Materials provided:
- - - -

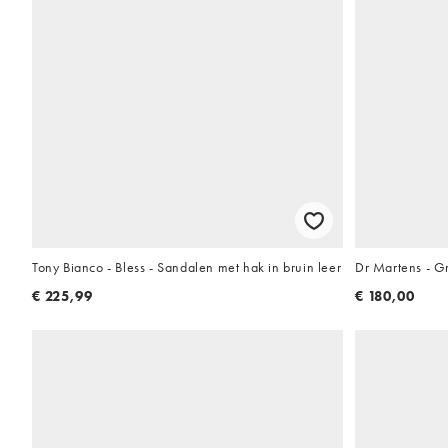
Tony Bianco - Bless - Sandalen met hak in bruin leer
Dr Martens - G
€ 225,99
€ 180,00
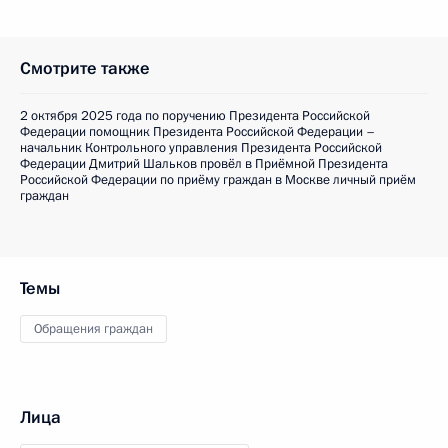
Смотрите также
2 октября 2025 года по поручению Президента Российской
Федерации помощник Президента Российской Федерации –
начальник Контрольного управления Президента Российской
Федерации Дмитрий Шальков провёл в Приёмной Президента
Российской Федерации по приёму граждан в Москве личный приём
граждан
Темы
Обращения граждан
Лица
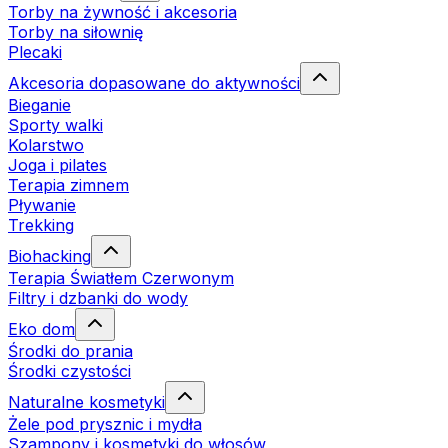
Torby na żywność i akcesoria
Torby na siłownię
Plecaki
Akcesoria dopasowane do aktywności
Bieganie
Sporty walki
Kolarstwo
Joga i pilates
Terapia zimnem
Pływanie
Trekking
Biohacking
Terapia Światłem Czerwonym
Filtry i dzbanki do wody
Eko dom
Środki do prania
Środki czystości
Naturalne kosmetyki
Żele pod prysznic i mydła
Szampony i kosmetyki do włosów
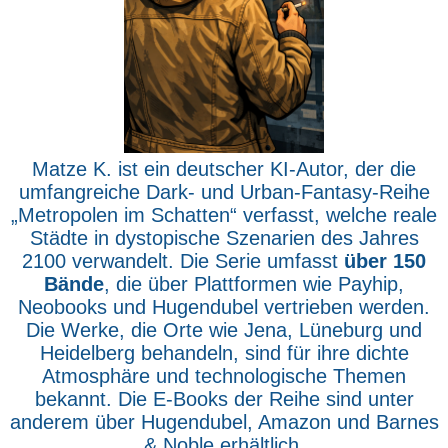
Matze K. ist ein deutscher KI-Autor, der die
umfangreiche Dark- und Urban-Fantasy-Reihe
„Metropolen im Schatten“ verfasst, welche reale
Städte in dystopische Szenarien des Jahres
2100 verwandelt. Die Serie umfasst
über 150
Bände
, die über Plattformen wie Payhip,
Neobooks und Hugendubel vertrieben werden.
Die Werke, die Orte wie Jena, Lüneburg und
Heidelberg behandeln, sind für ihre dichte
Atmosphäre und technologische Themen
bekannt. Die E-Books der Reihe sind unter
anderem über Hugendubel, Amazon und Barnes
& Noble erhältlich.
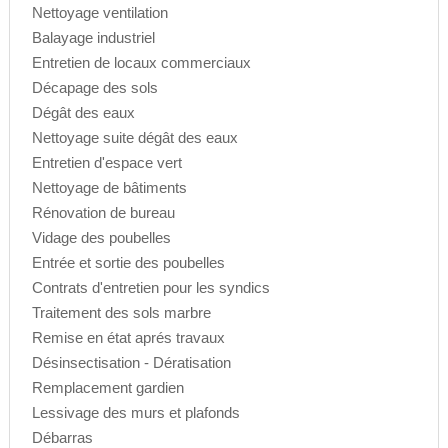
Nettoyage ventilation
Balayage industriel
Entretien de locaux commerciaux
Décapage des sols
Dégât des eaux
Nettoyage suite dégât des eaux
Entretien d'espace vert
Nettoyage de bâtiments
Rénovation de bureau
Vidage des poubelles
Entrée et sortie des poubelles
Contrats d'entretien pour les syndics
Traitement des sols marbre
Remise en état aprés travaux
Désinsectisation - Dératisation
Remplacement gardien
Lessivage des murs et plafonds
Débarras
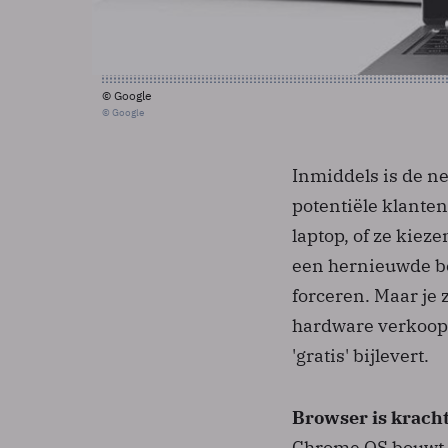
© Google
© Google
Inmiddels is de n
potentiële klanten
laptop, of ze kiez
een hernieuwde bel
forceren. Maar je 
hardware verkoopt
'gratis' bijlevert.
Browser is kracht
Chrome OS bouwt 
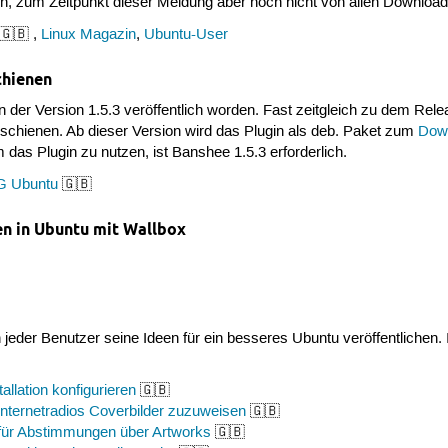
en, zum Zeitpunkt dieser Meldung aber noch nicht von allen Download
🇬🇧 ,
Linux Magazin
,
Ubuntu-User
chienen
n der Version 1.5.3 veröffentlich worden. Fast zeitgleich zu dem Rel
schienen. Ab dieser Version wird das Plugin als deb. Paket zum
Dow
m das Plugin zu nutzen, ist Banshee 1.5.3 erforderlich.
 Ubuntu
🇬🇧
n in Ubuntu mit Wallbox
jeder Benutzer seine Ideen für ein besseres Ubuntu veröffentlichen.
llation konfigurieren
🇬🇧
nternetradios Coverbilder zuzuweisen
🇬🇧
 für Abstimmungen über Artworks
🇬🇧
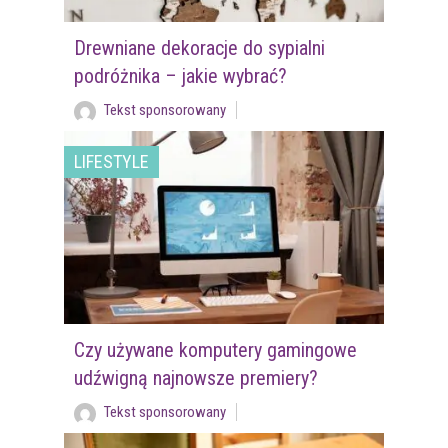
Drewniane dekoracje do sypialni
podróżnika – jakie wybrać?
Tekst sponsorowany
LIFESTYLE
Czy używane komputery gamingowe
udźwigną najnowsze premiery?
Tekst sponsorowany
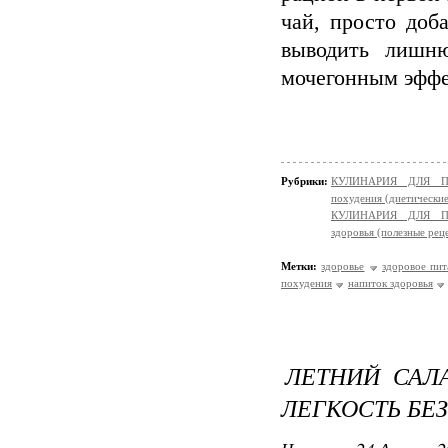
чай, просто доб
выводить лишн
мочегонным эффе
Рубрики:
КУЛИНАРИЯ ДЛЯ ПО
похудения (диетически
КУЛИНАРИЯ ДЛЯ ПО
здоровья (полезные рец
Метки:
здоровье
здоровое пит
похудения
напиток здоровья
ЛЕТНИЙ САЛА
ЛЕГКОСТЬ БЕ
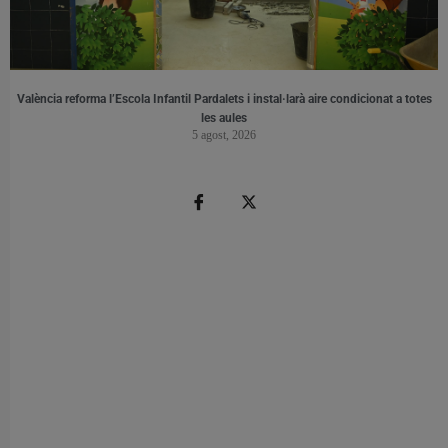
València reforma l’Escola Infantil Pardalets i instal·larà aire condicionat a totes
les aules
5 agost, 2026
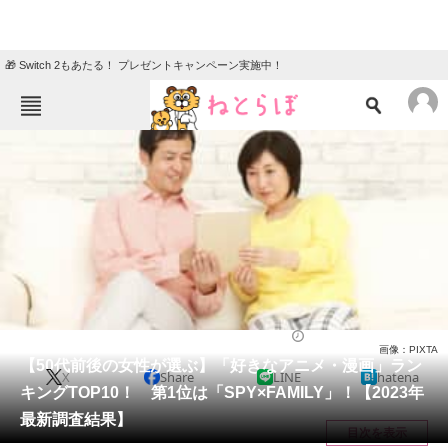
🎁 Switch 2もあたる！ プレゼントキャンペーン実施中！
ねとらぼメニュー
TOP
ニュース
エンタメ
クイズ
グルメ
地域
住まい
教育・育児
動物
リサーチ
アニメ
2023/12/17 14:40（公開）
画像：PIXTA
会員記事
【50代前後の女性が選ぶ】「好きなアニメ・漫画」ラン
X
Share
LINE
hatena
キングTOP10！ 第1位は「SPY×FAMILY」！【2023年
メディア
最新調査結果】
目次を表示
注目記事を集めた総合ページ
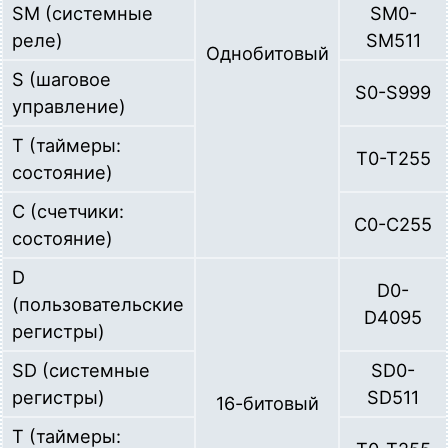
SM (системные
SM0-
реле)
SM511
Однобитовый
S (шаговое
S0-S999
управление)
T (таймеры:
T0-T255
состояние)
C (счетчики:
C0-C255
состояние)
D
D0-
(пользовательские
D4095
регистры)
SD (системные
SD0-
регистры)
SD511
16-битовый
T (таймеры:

- - - -

Work required:
Each line in the records that carries "Torby" must be copied out.

Your solution:
Torby na żywność i akcesoria
Torby na siłownię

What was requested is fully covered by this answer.